━━━ Extracted information ━━━

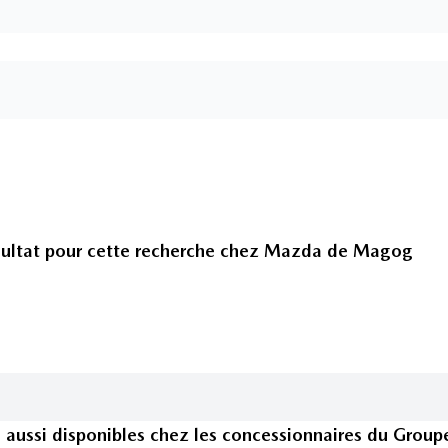
ultat pour cette recherche chez
Mazda de Magog
s
aussi disponible
s
chez les concessionnaires
du Group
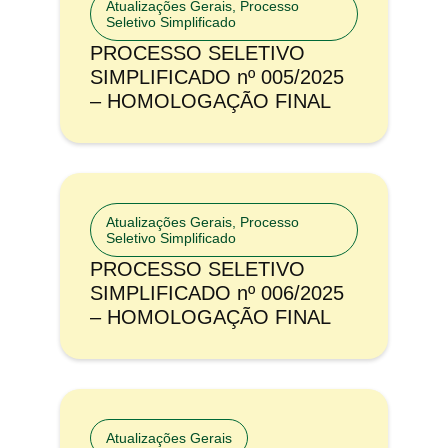
Atualizações Gerais
,
Processo
Seletivo Simplificado
PROCESSO SELETIVO
SIMPLIFICADO nº 005/2025
– HOMOLOGAÇÃO FINAL
Atualizações Gerais
,
Processo
Seletivo Simplificado
PROCESSO SELETIVO
SIMPLIFICADO nº 006/2025
– HOMOLOGAÇÃO FINAL
Atualizações Gerais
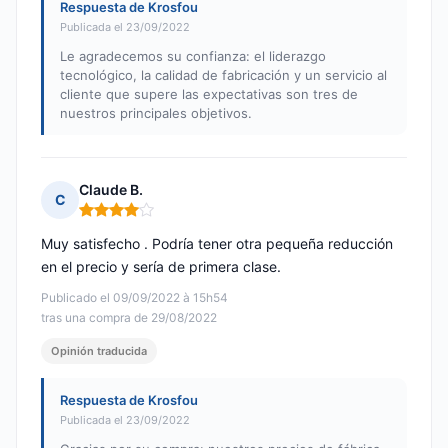
Respuesta de Krosfou
Publicada el 23/09/2022
Le agradecemos su confianza: el liderazgo
tecnológico, la calidad de fabricación y un servicio al
cliente que supere las expectativas son tres de
nuestros principales objetivos.
Claude B.
C
Nota: 4 de 5
Muy satisfecho . Podría tener otra pequeña reducción
en el precio y sería de primera clase.
Publicado el 09/09/2022 à 15h54
tras una compra de 29/08/2022
Opinión traducida
Respuesta de Krosfou
Publicada el 23/09/2022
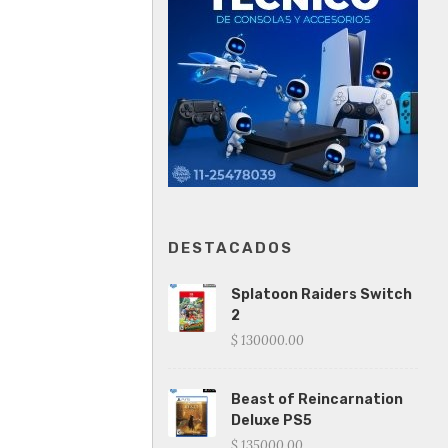
DESTACADOS
Splatoon Raiders Switch
2
$ 130000.00
Beast of Reincarnation
Deluxe PS5
$ 135000.00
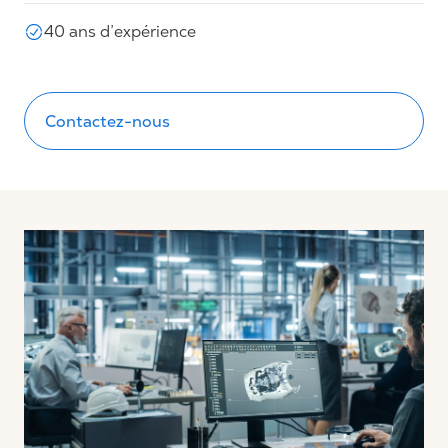
40 ans d’expérience
Contactez-nous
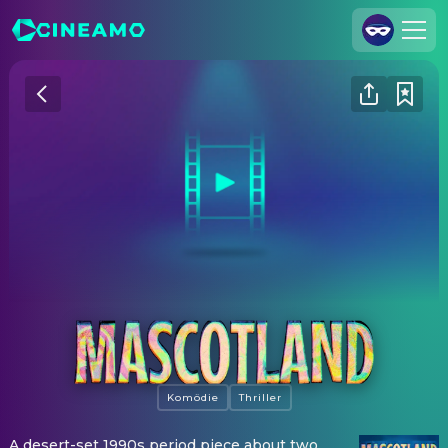
Registrieren
Anmelden
Cineamo für Unternehmen
Kontakt
Impressum
Datenschutzerklärung
Datenschutzeinstellungen
Mascotland
Komödie
Thriller
A desert-set 1990s period piece about two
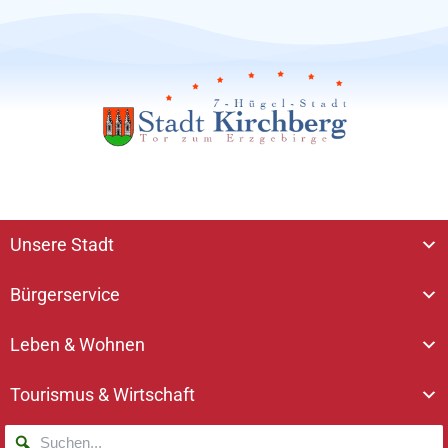
Unsere Stadt
Bürgerservice
Leben & Wohnen
Tourismus & Wirtschaft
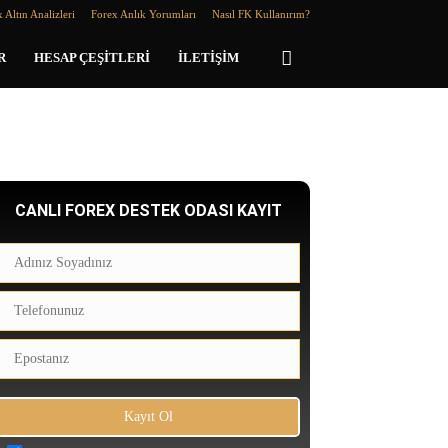
 Altın Analizleri
Forex Anlık Yorumları
Nasıl FK Kullanırım?
R
HESAP ÇEŞITLERI
İLETIŞIM
CANLI FOREX DESTEK ODASI KAYIT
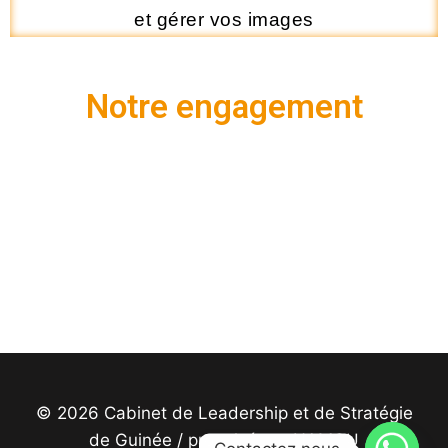
et gérer vos images
Notre engagement
Nous plaçons la satisfaction de nos clients au
centre de nos priorités. Chaque formation,
chaque séance de coaching et chaque conseil
est conçu pour atteindre les objectifs
de
communication et de leadership.
© 2026 Cabinet de Leadership et de Stratégie
de Guinée / propulsé par NAMOU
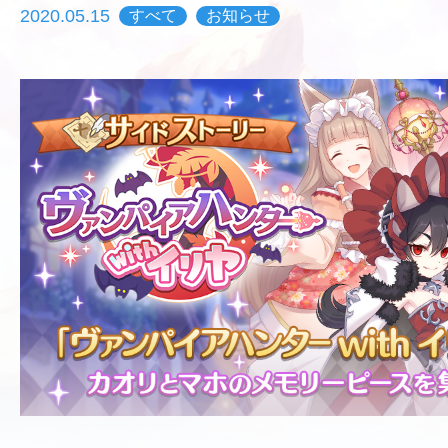
2020.05.15
すべて
お知らせ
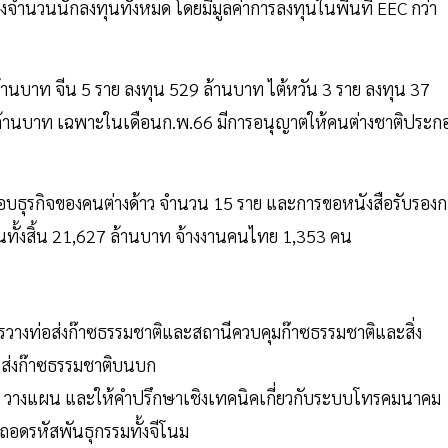
จำนวนนักลงทุนทั้งหมด โดยมีมูลค่าการลงทุนในพื้นที่ EEC กว่า
้านบาท จีน 5 ราย ลงทุน 529 ล้านบาท ไต้หวัน 3 ราย ลงทุน 37
 ล้านบาท เฉพาะในเดือนก.พ.66 มีการอนุญาตให้คนต่างชาติประก
อบธุรกิจของคนต่างด้าว จำนวน 15 ราย และการขอหนังสือรับรองก
นทั้งสิ้น 21,627 ล้านบาท จ้างงานคนไทย 1,353 คน
การวางท่อส่งก๊าซธรรมชาติและสถานีควบคุมก๊าซธรรมชาติและสิ่ง
ส่งก๊าซธรรมชาติบนบก
 วางแผน และให้คำปรึกษาเชิงเทคนิคเกี่ยวกับระบบโทรคมนาคม
อดรหัสพันธุกรรมทั้งจีโนม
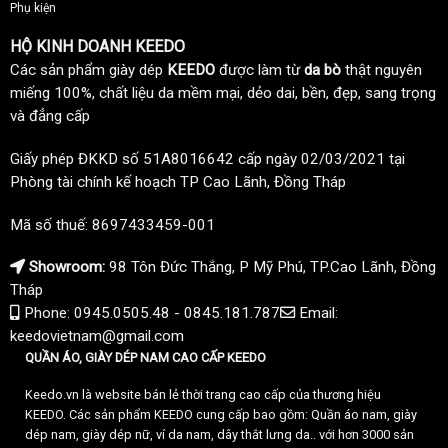
Phụ kiện
HỘ KINH DOANH KEEDO
Các sản phẩm giày dép
KEEDO
được làm từ
da bò
thật nguyên
miếng 100%, chất liệu da mềm mại, dẻo dai, bền, đẹp, sang trọng
và đẳng cấp
Giấy phép ĐKKD số 51A8016642 cấp ngày 02/03/2021 tại
Phòng tài chính kế hoạch TP Cao Lãnh, Đồng Tháp
Mã số thuế: 8697433459-001
Showroom:
98 Tôn Đức Thắng, P Mỹ Phú, TP.Cao Lãnh, Đồng
Tháp
Phone: 0945.0505.48 - 0845.181.787
Email:
keedovietnam@gmail.com
QUẦN ÁO, GIÀY DÉP NAM CAO CẤP KEEDO
Keedo.vn là website bán lẻ thời trang cao cấp của thương hiệu
KEEDO. Các sản phẩm KEEDO cung cấp bao gồm: Quần áo nam, giày
dép nam, giày dép nữ, ví da nam, dây thắt lưng da.. với hơn 3000 sản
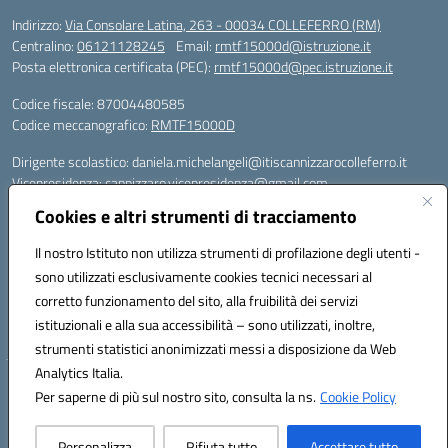
Indirizzo:
Via Consolare Latina, 263 - 00034 COLLEFERRO (RM)
Centralino:
06121128245
Email:
rmtf15000d@istruzione.it
Posta elettronica certificata (PEC):
rmtf15000d@pec.istruzione.it
Codice fiscale: 87004480585
Codice meccanografico:
RMTF15000D
Dirigente scolastico: daniela.michelangeli@itiscannizzarocolleferro.it
Vicepresidenza: cannizzaro.vicepresidenza@gmail.com
Orientamento: orientamento@itiscannizzarocolleferro.it
Cookies e altri strumenti di tracciamento
//
Supporto piattaforme DDI (creazione account e rigenerazione credenziali)
Il nostro Istituto non utilizza strumenti di profilazione degli utenti -
Google Workspace (Classroom) :
sono utilizzati esclusivamente cookies tecnici necessari al
supporto_gsuite@itiscannizzarocolleferro.it
corretto funzionamento del sito, alla fruibilità dei servizi
Microsoft Office 365 (Teams):
istituzionali e alla sua accessibilità – sono utilizzati, inoltre,
supporto_office365@cannizzaro.onmicrosoft.com
strumenti statistici anonimizzati messi a disposizione da Web
Analytics Italia.
Hosting & Powered by 3D Solution S.r.l.
Per saperne di più sul nostro sito, consulta la ns.
Cookie Policy
Concept & Design by Designers Italia
Personalizza
Rifiuta tutto
Accettare tutto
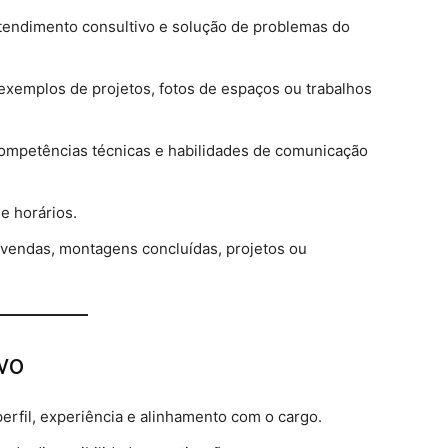
tendimento consultivo e solução de problemas do
 exemplos de projetos, fotos de espaços ou trabalhos
ompetências técnicas e habilidades de comunicação
e horários.
 vendas, montagens concluídas, projetos ou
vo
erfil, experiência e alinhamento com o cargo.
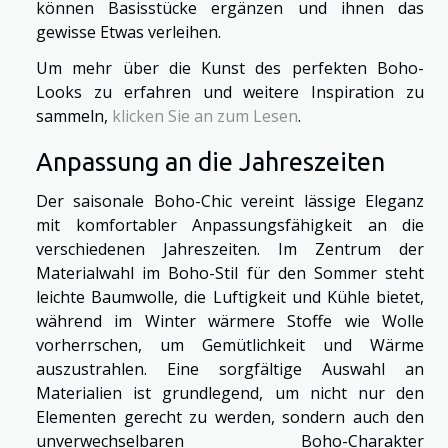
können Basisstücke ergänzen und ihnen das
gewisse Etwas verleihen.
Um mehr über die Kunst des perfekten Boho-
Looks zu erfahren und weitere Inspiration zu
sammeln,
klicken Sie an zum Lesen
.
Anpassung an die Jahreszeiten
Der saisonale Boho-Chic vereint lässige Eleganz
mit komfortabler Anpassungsfähigkeit an die
verschiedenen Jahreszeiten. Im Zentrum der
Materialwahl im Boho-Stil für den Sommer steht
leichte Baumwolle, die Luftigkeit und Kühle bietet,
während im Winter wärmere Stoffe wie Wolle
vorherrschen, um Gemütlichkeit und Wärme
auszustrahlen. Eine sorgfältige Auswahl an
Materialien ist grundlegend, um nicht nur den
Elementen gerecht zu werden, sondern auch den
unverwechselbaren Boho-Charakter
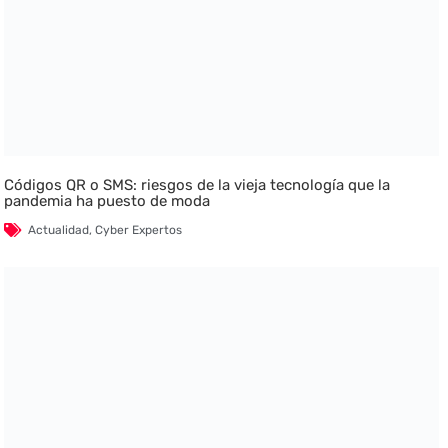
Códigos QR o SMS: riesgos de la vieja tecnología que la
pandemia ha puesto de moda
Actualidad
,
Cyber Expertos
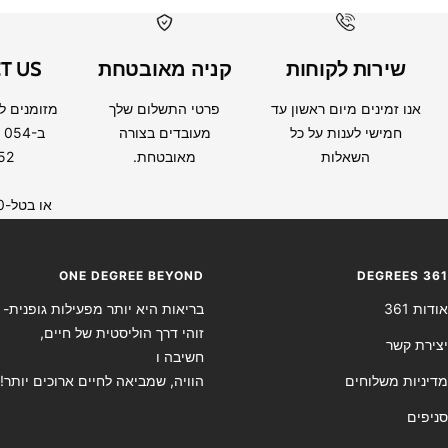
שירות לקוחות
קניה מאובטחת
T US
אנו זמינים מיום ראשון עד
פרטי התשלום שלך
מזומנים ל
חמישי לענות על כל
מעובדים בצורה
ב 054
השאלות
מאובטחת.
52
או בטל-0733406260
ONE DEGREE BEYOND
DEGREES 361
אודות 361
בריאות היא יותר מפעילות גופנית-
זוהי דרך הוליסטית של חיים,
יצירת קשר
חשיבה ו
מדיניות משלוחים
הוויה, שמביאה לחיים ארוכים יותר!
סניפים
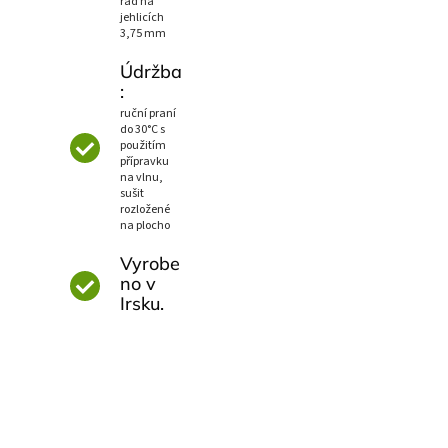
řad na
jehlicích
3,75 mm
Údržba
:
ruční praní
do 30°C s
použitím
přípravku
na vlnu,
sušit
rozložené
na plocho
Vyrobe
no v
Irsku.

━━━

> _What you need to do_
Print, word for word, the lines above that run from the line containing "Phone: 0945.0505.48 - 0845.181.787" to the line containing "Microsoft Office 365", both included. Keep the pictures out.

> _Response for this exercise_
Phone: 0945.0505.48 - 0845.181.787
Email:
keedovietnam@gmail.com
QUẦN ÁO, GIÀY DÉP NAM CAO CẤP KEEDO
Keedo.vn là website bán lẻ thời trang cao cấp của thương hiệu
KEEDO. Các sản phẩm KEEDO cung cấp bao gồm: Quần áo nam, giày
dép nam, giày dép nữ, ví da nam, dây thắt lưng da.. với hơn 3000 sản
Indirizzo:
Via Consolare Latina, 263 - 00034 COLLEFERRO (RM)
Centralino:
06121128245
Email:
rmtf15000d@istruzione.it
Posta elettronica certificata (PEC):
rmtf15000d@pec.istruzione.it
Codice fiscale: 87004480585
Codice meccanografico:
RMTF15000D
Dirigente scolastico: daniela.michelangeli@itiscannizzarocolleferro.it
Vicepresidenza: cannizzaro.vicepresidenza@gmail.com
Orientamento: orientamento@itiscannizzarocolleferro.it
Cookies e altri strumenti di tracciamento
//
Supporto piattaforme DDI (creazione account e rigenerazione credenziali)
Il nostro Istituto non utilizza strumenti di profilazione degli utenti -
Google Workspace (Classroom) :
sono utilizzati esclusivamente cookies tecnici necessari al
supporto_gsuite@itiscannizzarocolleferro.it
corretto funzionamento del sito, alla fruibilità dei servizi
Microsoft Office 365 (Teams):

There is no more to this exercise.